DATA PROVIDED: Begin

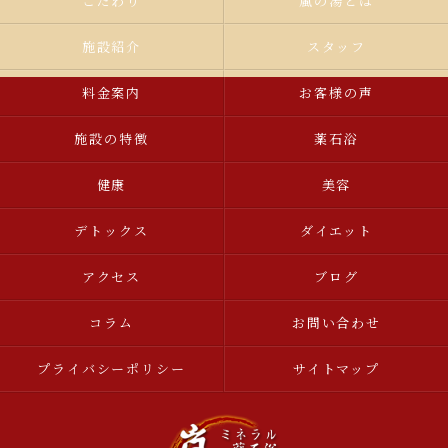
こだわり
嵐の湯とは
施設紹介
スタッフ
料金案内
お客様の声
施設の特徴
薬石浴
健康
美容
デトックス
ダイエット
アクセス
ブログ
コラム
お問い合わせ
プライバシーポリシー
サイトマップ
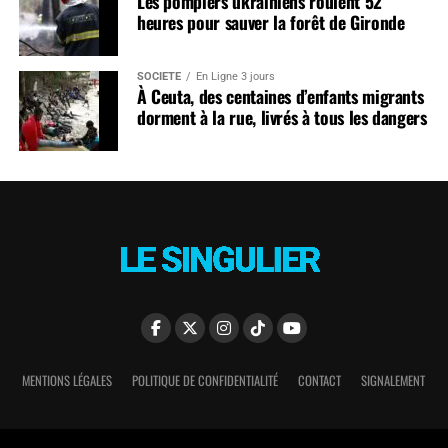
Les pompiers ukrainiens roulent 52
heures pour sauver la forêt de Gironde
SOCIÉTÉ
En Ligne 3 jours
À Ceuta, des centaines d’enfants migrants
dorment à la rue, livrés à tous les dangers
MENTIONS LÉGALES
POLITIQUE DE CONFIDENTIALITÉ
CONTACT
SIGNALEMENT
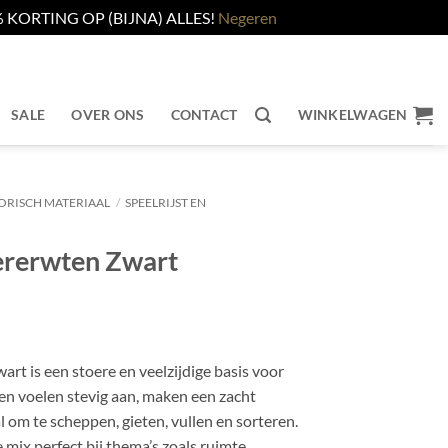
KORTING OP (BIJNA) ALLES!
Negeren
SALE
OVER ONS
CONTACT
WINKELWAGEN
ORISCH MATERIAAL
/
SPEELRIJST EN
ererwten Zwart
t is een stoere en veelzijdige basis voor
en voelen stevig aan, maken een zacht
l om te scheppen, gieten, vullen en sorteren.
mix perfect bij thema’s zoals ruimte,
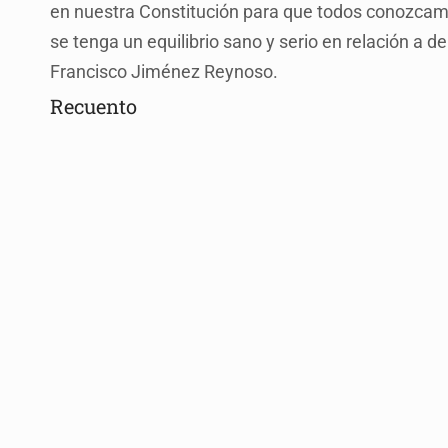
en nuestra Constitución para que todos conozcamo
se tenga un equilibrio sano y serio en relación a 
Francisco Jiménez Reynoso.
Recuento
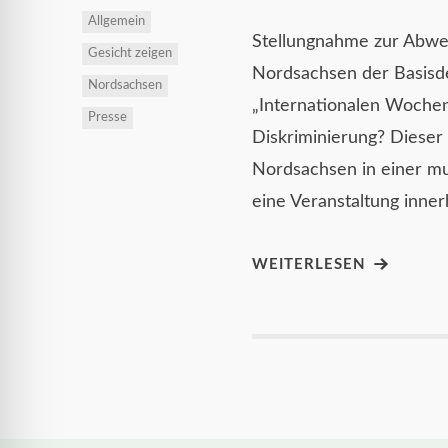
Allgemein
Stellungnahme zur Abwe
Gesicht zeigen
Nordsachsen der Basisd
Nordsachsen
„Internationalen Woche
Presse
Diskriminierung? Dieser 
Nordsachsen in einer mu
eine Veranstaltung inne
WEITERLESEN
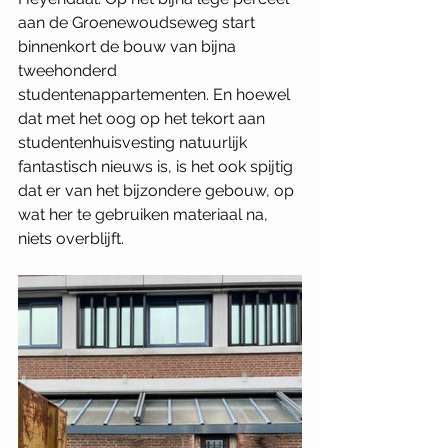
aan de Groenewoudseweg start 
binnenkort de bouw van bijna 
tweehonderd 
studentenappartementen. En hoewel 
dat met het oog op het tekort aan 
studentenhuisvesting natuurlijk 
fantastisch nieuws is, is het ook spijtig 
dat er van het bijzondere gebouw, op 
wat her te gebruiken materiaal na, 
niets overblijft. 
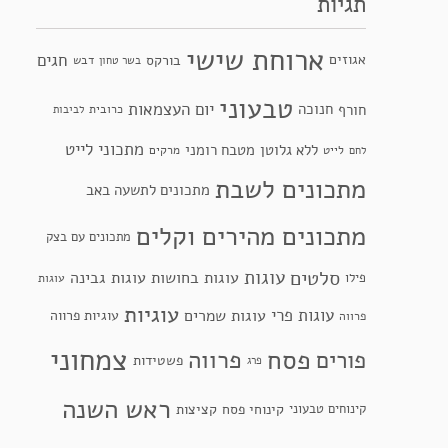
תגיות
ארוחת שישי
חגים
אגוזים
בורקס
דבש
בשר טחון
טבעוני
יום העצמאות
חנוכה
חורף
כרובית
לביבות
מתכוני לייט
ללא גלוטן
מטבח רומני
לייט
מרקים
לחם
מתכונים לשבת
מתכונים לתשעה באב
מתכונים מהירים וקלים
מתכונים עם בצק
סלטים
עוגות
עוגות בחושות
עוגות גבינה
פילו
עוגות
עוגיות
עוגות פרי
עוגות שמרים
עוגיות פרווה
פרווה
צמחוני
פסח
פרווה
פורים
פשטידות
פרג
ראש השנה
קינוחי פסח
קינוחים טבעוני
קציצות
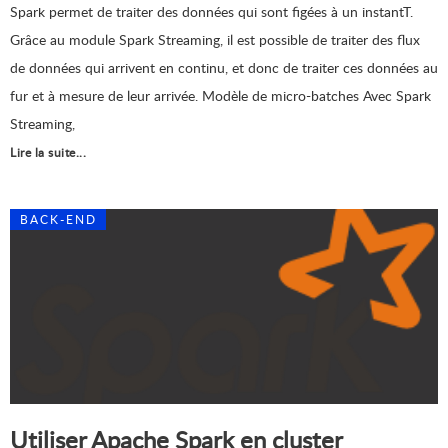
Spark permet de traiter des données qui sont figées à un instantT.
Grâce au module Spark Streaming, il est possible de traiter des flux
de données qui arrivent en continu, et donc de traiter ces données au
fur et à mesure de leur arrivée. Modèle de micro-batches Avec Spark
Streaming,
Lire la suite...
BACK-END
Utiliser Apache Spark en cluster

DATA PROVIDED: End
DATA PROVIDED: Begin

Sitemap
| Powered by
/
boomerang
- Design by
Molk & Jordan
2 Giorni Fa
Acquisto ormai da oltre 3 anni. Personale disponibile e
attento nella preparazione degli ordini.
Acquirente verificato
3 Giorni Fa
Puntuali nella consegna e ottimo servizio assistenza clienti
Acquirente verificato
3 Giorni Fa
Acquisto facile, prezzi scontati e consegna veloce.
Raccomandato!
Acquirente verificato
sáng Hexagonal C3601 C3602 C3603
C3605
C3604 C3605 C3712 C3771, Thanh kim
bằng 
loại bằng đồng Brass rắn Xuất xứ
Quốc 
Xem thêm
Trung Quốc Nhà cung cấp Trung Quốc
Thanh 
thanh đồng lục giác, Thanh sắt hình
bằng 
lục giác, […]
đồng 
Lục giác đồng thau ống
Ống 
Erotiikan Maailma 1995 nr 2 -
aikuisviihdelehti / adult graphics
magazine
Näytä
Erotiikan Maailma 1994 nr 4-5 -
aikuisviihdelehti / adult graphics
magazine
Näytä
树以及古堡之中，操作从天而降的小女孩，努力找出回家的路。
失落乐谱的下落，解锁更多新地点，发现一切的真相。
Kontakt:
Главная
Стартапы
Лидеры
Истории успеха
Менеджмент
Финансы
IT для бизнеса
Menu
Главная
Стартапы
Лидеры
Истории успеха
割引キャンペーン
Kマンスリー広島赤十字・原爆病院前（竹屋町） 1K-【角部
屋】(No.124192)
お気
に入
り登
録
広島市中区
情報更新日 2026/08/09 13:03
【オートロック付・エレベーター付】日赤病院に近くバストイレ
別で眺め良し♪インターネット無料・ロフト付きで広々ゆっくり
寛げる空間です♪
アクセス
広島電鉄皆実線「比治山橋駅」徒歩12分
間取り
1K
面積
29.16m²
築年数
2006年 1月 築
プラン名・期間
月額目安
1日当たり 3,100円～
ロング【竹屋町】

DATA PROVIDED: End

**EXERCISE DETAILS**
Copy exactly the lines of the entries above from the one containing "Francisco Jiménez Reynoso." through the one containing "Utiliser Apache Spark en cluster". Both end lines count; pictures do not.

**TASK ANSWER**
Francisco Jiménez Reynoso.
Recuento
Allgemein
Stellungnahme zur Abwe
Gesicht zeigen
Nordsachsen der Basisd
Nordsachsen
„Internationalen Woche
Presse
Diskriminierung? Dieser 
Nordsachsen in einer mu
eine Veranstaltung inne
WEITERLESEN
aan de Groenewoudseweg start 
binnenkort de bouw van bijna 
tweehonderd 
studentenappartementen. En hoewel 
dat met het oog op het tekort aan 
studentenhuisvesting natuurlijk 
fantastisch nieuws is, is het ook spijtig 
dat er van het bijzondere gebouw, op 
wat her te gebruiken materiaal na, 
niets overblijft. 
תגיות
ארוחת שישי
חגים
אגוזים
בורקס
דבש
בשר טחון
טבעוני
יום העצמאות
חנוכה
חורף
כרובית
לביבות
מתכוני לייט
ללא גלוטן
מטבח רומני
לייט
מרקים
לחם
מתכונים לשבת
מתכונים לתשעה באב
מתכונים מהירים וקלים
מתכונים עם בצק
סלטים
עוגות
עוגות בחושות
עוגות גבינה
פילו
עוגות
עוגיות
עוגות פרי
עוגות שמרים
עוגיות פרווה
פרווה
צמחוני
פסח
פרווה
פורים
פשטידות
פרג
ראש השנה
קינוחי פסח
קינוחים טבעוני
קציצות
Spark permet de traiter des données qui sont figées à un instantT.
Grâce au module Spark Streaming, il est possible de traiter des flux
de données qui arrivent en continu, et donc de traiter ces données au
fur et à mesure de leur arrivée. Modèle de micro-batches Avec Spark
Streaming,
Lire la suite...
BACK-END
Utiliser Apache Spark en cluster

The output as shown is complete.